Shater’s vocal criticism of the generals marks a new phase in recent Islamist-military tension over the distribution of power in the new order.
Since his release, Shater has been marketed as the architect of the group’s renaissance project that draws on development success stories of several countries, including Turkey and Indonesia. Upon Shater’s disqualification, the Muslim Brotherhood had announced that it would compete for the presidency with Mohamed Morsy, president of the group’s Freedom and Justice Party. Morsy is expected to inherit Shater’s campaign and platform.
Shater was one of ten presidential hopefuls that the commission disqualified, which included Mubarak’s Vice President Omar Suleiman, Salafi lawyer-turned-preacher Hazem Salah Abu Ismail and liberal politician Ayman Nour.
Nour and Shater were excluded for similar reasons. However, Abu Ismail was disqualified because his mother held US citizenship while Suleiman failed to submit the minimum number of signatures required from the Upper Egyptian governorate of Assiut.
In Wednesday’s news conference, Shater questioned the impartiality of the judicial body in charge of conducting and monitoring the poll, accusing its president, Farouk Sultan, of belonging to the old regime.
The engineer by training held his exclusion from the poll as evidence that Sultan “is still loyal to Mubarak.”

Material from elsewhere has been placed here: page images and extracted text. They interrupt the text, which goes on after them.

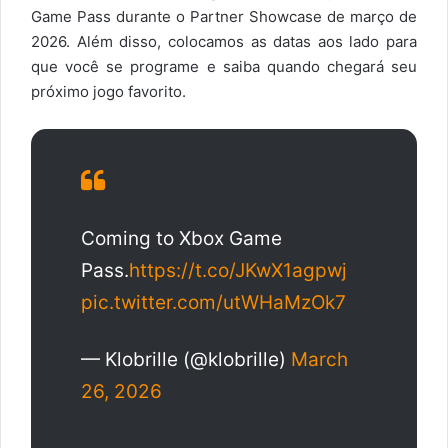
Game Pass durante o Partner Showcase de março de
2026. Além disso, colocamos as datas aos lado para
que você se programe e saiba quando chegará seu
próximo jogo favorito.
Coming to Xbox Game
Pass.
https://t.co/JKwX1agpwj
pic.twitter.com/utWHaMzOk7
— Klobrille (@klobrille)
March
26, 2026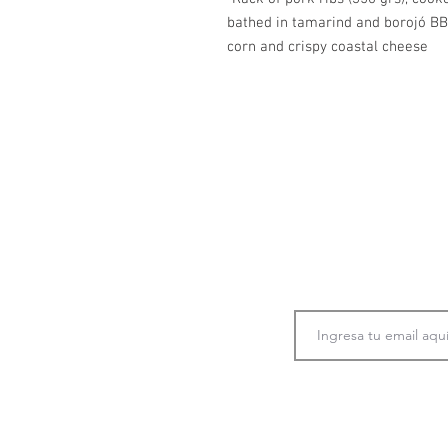
bathed in tamarind and borojó B
corn and crispy coastal cheese
Únete a nuestra co
información
p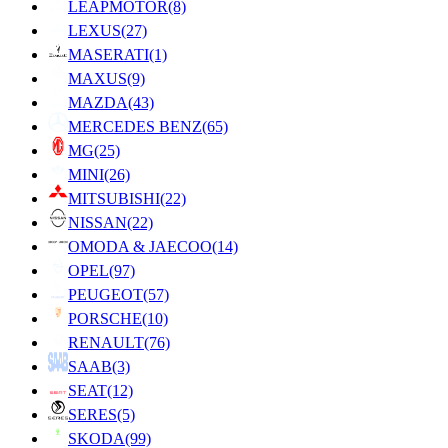
LEAPMOTOR
(8)
LEXUS
(27)
MASERATI
(1)
MAXUS
(9)
MAZDA
(43)
MERCEDES BENZ
(65)
MG
(25)
MINI
(26)
MITSUBISHI
(22)
NISSAN
(22)
OMODA & JAECOO
(14)
OPEL
(97)
PEUGEOT
(57)
PORSCHE
(10)
RENAULT
(76)
SAAB
(3)
SEAT
(12)
SERES
(5)
SKODA
(99)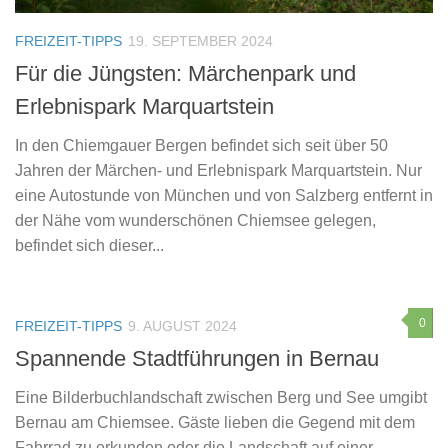
FREIZEIT-TIPPS
19. SEPTEMBER 2024
Für die Jüngsten: Märchenpark und
Erlebnispark Marquartstein
In den Chiemgauer Bergen befindet sich seit über 50
Jahren der Märchen- und Erlebnispark Marquartstein. Nur
eine Autostunde von München und von Salzberg entfernt in
der Nähe vom wunderschönen Chiemsee gelegen,
befindet sich dieser...
0
FREIZEIT-TIPPS
9. AUGUST 2024
Spannende Stadtführungen in Bernau
Eine Bilderbuchlandschaft zwischen Berg und See umgibt
Bernau am Chiemsee. Gäste lieben die Gegend mit dem
Fahrrad zu erkunden oder die Landschaft auf einer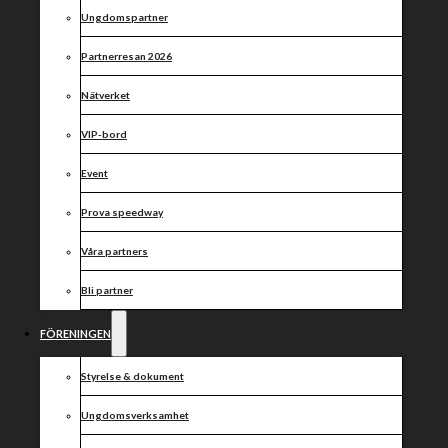
Becker
Ungdomspartner
opererad –
Partnerresan 2026
Kowalski
Nätverket
borta tills
VIP-bord
vidare
Event
Prova speedway
Våra partners
Bli partner
FÖRENINGEN
Styrelse & dokument
Ungdomsverksamhet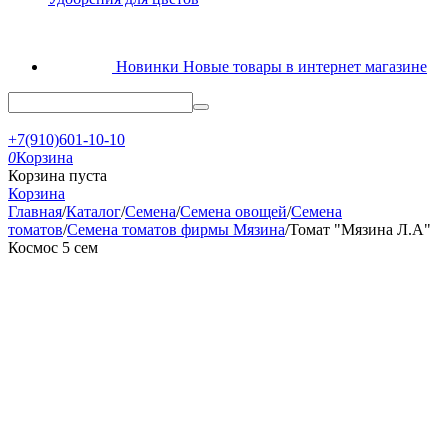
Новинки
Новые товары в интернет магазине
+7(910)601-10-10
0
Корзина
Корзина пуста
Корзина
Главная
/
Каталог
/
Семена
/
Семена овощей
/
Семена
томатов
/
Семена томатов фирмы Мязина
/
Томат "Мязина Л.А"
Космос 5 сем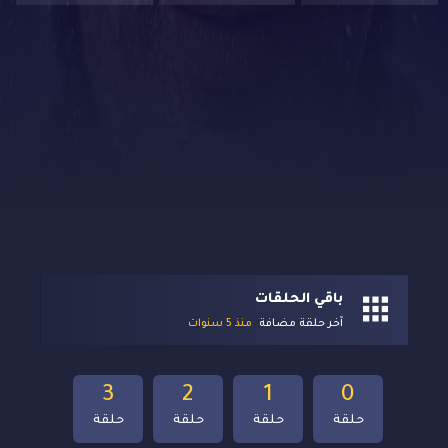
باقي الحلقات
آخر حلقة مضافة
منذ 5 سنوات
3
2
1
0
حلقة
حلقة
حلقة
حلقة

Shater went on to note that his group will exert pressure on power holders to modify the makeup of the presidential elections to ensure the integrity of the poll.
The Muslim Brotherhood is expected to participate in Friday protests called for by revolutionary youth-led groups to protest a provision in the interim constitution that bars any appeal of the election commission’s decisions and looming attempts to extend the transitional period.
Earlier this week, Field Marshall Hussein Tantawi told leaders of political parties that the generals would not hand over power to an elected president before a permanent constitution is drafted.
Given the current stalemate over the makeup of the Constituent Assembly tasked with writing Egypt’s post-Mubarak constitution, the statement was seen as a hint that the generals are contemplating postponing the power handover to beyond the 30 June target. However, Major General Mamdouh Shahin, a SCAF member, denied such speculation, insisting that the generals were committed to hold the presidential poll on time.
Shater warned against such a possibility, arguing that it might contribute to further deteriorating the economic situation.
“Any extension of the transitional period is a crime against Egypt,” he said, holding that it would lead to further exhaustion of foreign reserves, discouragement of foreign local investment and more job losses.